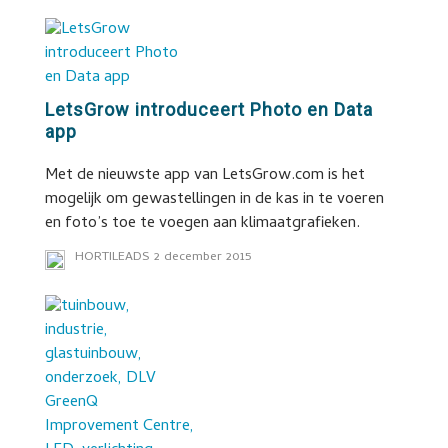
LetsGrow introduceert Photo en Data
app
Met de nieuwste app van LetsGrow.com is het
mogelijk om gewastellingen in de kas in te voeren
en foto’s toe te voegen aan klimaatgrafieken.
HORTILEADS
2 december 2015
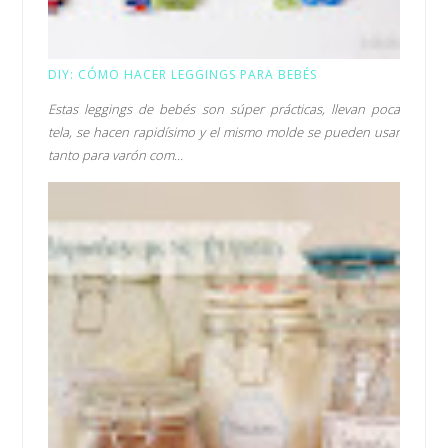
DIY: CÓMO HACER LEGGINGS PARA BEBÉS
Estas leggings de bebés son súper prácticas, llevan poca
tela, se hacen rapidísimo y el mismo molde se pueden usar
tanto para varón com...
==
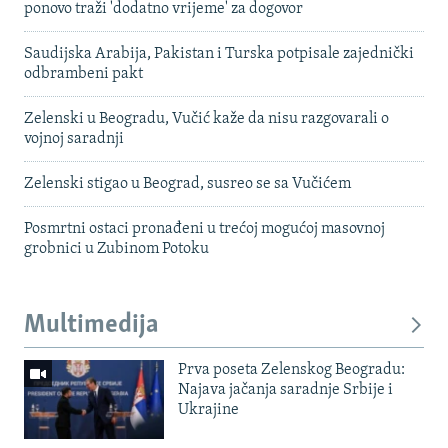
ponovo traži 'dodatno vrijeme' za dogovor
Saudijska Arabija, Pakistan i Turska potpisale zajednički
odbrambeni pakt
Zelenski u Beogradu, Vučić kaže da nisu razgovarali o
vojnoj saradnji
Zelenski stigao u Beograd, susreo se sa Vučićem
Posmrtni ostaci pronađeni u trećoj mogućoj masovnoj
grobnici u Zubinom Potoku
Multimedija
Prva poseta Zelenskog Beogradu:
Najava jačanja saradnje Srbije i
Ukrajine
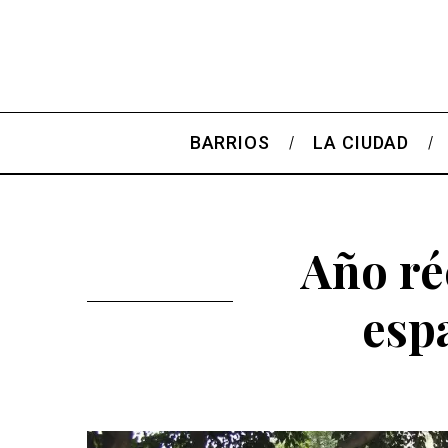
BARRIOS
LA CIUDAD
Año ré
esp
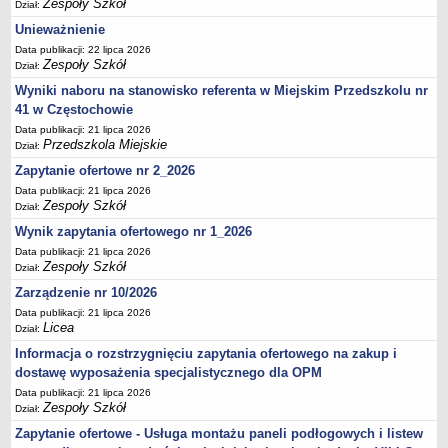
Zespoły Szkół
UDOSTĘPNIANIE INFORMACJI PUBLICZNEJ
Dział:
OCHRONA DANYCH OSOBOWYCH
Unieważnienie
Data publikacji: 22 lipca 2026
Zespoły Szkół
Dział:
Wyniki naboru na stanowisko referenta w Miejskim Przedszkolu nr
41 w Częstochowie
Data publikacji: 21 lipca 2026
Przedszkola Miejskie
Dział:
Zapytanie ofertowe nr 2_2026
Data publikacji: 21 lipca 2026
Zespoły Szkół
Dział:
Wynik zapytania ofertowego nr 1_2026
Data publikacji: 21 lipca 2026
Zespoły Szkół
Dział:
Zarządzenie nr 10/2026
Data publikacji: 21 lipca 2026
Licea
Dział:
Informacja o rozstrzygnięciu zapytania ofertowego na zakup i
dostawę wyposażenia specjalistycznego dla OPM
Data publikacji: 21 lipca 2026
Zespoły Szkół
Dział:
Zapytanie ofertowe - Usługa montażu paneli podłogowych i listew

▸ WHAT YOU ARE ASKED TO DO
Show each line of the material holding "LetsGrow".

▸ FINISHED TASK
LetsGrow introduceert Photo en Data
Met de nieuwste app van LetsGrow.com is het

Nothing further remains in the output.